* Activity
Every line between the top of the data below and the line with "Embarcar y marchar a la otra orilla", both ends included, must be retyped exactly.

┄┄┄┄┄┄┄┄┄┄┄┄┄┄┄┄┄┄┄┄

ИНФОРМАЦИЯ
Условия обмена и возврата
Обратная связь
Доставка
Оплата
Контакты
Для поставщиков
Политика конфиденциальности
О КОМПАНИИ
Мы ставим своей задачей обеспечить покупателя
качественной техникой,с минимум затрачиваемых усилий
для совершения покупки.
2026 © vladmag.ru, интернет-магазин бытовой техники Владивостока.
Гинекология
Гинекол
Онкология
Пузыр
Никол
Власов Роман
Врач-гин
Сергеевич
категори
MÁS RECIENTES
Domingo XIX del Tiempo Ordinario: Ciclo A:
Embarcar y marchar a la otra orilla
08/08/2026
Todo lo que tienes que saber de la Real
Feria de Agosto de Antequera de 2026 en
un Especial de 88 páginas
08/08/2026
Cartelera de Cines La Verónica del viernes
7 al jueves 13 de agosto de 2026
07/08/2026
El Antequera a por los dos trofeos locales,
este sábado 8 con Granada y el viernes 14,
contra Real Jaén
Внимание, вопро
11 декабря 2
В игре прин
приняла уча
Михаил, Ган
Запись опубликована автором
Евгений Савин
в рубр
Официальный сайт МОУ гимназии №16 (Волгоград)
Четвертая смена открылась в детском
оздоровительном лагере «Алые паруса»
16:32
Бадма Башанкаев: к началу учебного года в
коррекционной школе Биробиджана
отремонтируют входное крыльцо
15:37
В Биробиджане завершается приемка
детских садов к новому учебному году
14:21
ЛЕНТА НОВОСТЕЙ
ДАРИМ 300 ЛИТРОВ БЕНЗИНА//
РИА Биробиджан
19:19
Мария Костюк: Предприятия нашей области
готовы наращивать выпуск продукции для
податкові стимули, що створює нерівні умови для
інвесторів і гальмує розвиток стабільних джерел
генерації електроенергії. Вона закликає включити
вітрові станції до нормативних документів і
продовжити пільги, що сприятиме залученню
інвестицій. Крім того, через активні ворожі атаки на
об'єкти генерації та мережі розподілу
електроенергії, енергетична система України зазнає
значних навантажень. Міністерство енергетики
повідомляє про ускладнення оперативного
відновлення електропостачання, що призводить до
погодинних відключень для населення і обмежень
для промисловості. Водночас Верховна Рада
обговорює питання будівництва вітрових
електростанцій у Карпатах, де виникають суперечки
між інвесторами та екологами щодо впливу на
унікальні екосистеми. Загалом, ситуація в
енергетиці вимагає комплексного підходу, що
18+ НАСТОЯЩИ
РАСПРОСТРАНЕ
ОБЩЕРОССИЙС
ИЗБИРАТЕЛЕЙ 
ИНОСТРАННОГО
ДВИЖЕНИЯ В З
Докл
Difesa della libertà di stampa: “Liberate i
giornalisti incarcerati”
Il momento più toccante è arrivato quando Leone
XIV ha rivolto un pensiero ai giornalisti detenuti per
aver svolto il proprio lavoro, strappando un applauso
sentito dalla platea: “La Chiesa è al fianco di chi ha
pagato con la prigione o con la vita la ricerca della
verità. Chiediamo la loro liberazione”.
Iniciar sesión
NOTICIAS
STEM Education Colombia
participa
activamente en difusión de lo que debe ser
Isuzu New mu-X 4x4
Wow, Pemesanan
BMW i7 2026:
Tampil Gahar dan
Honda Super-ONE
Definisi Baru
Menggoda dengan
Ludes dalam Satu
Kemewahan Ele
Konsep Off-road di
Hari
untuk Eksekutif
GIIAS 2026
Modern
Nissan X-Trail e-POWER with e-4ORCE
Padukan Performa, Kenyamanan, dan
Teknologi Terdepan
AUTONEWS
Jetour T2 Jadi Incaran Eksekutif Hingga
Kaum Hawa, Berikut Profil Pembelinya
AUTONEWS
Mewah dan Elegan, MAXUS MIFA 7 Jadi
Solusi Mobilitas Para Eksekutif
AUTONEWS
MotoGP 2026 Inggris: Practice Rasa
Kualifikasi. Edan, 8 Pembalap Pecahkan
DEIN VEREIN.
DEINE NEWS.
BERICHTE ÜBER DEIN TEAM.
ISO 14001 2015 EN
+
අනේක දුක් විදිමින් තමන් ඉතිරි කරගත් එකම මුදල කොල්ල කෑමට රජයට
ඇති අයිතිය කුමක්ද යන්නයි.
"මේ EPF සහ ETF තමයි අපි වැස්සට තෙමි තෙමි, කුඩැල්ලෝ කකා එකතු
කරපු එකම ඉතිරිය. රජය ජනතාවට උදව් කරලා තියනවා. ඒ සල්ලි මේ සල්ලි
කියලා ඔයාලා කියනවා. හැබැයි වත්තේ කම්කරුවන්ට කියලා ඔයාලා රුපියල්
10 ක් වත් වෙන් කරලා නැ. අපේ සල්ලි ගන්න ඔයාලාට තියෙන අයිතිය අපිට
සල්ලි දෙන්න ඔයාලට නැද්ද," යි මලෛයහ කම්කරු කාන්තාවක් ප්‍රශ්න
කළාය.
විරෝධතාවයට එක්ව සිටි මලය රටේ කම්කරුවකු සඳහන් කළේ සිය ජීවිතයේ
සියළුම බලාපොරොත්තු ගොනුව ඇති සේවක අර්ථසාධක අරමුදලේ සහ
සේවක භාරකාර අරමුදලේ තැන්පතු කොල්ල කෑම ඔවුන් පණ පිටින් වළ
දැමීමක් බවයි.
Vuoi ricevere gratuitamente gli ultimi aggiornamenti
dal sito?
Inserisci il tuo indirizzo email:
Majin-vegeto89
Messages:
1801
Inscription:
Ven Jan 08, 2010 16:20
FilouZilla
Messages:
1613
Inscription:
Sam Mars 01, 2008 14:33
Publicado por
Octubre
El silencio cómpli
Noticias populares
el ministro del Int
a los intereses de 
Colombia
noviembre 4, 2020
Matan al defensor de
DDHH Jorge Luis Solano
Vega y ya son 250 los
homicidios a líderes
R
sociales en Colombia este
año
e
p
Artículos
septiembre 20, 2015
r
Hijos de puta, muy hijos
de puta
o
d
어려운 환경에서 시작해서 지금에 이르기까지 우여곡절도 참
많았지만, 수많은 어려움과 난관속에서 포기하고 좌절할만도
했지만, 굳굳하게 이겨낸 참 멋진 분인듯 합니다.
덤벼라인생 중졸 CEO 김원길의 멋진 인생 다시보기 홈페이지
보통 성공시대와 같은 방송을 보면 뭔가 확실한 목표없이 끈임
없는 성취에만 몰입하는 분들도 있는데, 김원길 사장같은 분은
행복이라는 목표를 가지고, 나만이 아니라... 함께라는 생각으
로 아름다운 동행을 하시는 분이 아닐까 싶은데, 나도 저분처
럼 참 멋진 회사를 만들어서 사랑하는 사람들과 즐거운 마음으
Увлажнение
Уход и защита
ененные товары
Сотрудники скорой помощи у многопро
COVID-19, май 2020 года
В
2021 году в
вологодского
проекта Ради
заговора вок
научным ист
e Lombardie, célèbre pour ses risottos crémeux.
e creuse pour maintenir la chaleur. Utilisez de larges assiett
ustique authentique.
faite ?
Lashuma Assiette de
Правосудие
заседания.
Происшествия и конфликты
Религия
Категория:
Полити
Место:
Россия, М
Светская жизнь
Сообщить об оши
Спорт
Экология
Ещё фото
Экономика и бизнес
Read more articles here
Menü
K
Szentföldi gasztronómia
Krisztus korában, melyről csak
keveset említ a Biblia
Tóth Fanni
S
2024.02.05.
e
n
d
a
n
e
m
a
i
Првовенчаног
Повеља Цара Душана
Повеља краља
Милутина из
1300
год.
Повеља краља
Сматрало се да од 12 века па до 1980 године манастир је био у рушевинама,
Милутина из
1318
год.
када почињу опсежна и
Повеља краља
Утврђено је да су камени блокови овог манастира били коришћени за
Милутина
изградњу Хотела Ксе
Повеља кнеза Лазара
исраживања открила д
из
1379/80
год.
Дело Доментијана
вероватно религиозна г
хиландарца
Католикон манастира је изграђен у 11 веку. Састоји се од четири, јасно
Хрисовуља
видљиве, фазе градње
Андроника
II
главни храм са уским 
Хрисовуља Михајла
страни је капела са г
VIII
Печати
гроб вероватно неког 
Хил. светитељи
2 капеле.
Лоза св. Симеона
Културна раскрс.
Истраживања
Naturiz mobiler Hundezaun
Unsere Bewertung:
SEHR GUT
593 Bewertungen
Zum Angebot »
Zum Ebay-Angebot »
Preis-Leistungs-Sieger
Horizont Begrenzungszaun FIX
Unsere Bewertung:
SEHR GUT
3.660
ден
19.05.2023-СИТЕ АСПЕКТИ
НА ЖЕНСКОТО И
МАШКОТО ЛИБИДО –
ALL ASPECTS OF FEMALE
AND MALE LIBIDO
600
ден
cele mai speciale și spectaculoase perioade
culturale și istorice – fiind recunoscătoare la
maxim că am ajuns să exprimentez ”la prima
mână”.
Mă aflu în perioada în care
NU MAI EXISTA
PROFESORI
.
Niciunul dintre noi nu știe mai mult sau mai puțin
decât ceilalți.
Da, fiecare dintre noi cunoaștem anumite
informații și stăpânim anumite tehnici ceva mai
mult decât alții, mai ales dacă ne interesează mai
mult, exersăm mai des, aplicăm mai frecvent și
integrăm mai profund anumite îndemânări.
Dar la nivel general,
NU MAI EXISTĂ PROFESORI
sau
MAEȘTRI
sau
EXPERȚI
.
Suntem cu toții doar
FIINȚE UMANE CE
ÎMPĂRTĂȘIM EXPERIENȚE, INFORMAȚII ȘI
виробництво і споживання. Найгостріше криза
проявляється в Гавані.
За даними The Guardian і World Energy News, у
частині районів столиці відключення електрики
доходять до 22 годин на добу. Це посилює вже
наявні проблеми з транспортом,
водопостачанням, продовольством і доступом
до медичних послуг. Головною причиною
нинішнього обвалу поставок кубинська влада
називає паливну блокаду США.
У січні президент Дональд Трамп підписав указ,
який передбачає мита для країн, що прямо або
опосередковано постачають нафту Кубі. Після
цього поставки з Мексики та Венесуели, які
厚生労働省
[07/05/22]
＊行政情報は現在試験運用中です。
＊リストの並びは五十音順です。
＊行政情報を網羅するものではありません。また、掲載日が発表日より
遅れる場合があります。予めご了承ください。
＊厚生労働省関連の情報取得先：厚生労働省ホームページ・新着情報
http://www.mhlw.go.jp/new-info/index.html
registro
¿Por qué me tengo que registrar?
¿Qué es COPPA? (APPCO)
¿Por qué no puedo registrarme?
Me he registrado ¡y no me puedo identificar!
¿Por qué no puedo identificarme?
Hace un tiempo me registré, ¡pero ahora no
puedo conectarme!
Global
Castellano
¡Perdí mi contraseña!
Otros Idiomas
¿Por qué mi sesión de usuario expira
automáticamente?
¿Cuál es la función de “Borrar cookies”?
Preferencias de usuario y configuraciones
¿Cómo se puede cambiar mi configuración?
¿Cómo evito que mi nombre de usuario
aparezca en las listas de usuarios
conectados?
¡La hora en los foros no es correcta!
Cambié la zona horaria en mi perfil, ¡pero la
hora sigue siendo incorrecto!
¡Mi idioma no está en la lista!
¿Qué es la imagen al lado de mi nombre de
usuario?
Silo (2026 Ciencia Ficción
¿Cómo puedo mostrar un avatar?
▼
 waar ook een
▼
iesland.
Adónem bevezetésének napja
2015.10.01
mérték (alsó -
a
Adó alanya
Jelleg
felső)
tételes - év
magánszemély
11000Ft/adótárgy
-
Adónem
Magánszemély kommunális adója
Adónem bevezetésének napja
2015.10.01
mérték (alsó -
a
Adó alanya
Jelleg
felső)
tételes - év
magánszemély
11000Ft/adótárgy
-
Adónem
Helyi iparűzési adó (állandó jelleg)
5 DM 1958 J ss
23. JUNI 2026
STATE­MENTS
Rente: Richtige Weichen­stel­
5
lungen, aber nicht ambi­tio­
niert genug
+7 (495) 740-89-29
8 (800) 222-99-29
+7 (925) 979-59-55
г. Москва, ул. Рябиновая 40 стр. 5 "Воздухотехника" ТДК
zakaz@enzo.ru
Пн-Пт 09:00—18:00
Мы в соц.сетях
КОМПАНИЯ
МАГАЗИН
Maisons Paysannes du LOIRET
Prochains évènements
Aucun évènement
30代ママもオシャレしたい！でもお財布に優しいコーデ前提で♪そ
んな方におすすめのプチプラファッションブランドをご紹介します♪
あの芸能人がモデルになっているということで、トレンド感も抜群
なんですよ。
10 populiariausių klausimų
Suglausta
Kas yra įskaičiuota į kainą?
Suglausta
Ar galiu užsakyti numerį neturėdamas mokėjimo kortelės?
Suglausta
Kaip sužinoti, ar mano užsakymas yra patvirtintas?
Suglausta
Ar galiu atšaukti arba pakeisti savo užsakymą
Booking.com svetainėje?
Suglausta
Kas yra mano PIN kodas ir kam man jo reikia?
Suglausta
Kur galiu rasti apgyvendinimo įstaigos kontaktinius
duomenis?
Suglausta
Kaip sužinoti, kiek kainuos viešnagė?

┄┄┄┄┄┄┄┄┄┄┄┄┄┄┄┄┄┄┄┄

* Solution
ИНФОРМАЦИЯ
Условия обмена и возврата
Обратная связь
Доставка
Оплата
Контакты
Для поставщиков
Политика конфиденциальности
О КОМПАНИИ
Мы ставим своей задачей обеспечить покупателя
качественной техникой,с минимум затрачиваемых усилий
для совершения покупки.
2026 © vladmag.ru, интернет-магазин бытовой техники Владивостока.
Гинекология
Гинекол
Онкология
Пузыр
Никол
Власов Роман
Врач-гин
Сергеевич
категори
MÁS RECIENTES
Domingo XIX del Tiempo Ordinario: Ciclo A:
Embarcar y marchar a la otra orilla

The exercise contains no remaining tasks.